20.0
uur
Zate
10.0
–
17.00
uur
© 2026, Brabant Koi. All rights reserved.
▬▬▬
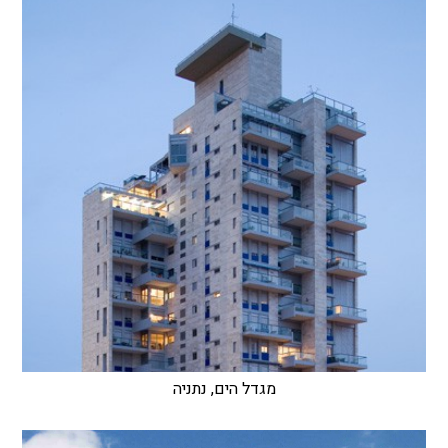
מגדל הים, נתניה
▬▬▬
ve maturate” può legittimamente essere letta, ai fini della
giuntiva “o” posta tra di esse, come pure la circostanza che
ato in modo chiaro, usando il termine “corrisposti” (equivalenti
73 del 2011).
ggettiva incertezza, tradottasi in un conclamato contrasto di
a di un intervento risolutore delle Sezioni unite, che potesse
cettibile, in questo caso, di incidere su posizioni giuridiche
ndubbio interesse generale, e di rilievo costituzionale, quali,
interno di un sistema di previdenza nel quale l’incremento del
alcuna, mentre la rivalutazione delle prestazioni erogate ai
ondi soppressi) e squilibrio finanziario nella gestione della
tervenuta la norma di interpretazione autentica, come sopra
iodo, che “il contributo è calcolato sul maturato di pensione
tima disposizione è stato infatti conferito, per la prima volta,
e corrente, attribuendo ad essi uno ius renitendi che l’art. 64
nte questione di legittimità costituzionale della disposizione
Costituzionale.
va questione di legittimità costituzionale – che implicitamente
▬▬▬
(YOUR INSTRUCTIONS): The range runs from the line with "ai fini della" up to and including the line with "maturato di pensione" in the listing above; please write out exactly those lines and nothing more.

(TASK SOLUTION):
ve maturate” può legittimamente essere letta, ai fini della
giuntiva “o” posta tra di esse, come pure la circostanza che
ato in modo chiaro, usando il termine “corrisposti” (equivalenti
73 del 2011).
ggettiva incertezza, tradottasi in un conclamato contrasto di
a di un intervento risolutore delle Sezioni unite, che potesse
cettibile, in questo caso, di incidere su posizioni giuridiche
ndubbio interesse generale, e di rilievo costituzionale, quali,
interno di un sistema di previdenza nel quale l’incremento del
alcuna, mentre la rivalutazione delle prestazioni erogate ai
ondi soppressi) e squilibrio finanziario nella gestione della
tervenuta la norma di interpretazione autentica, come sopra
iodo, che “il contributo è calcolato sul maturato di pensione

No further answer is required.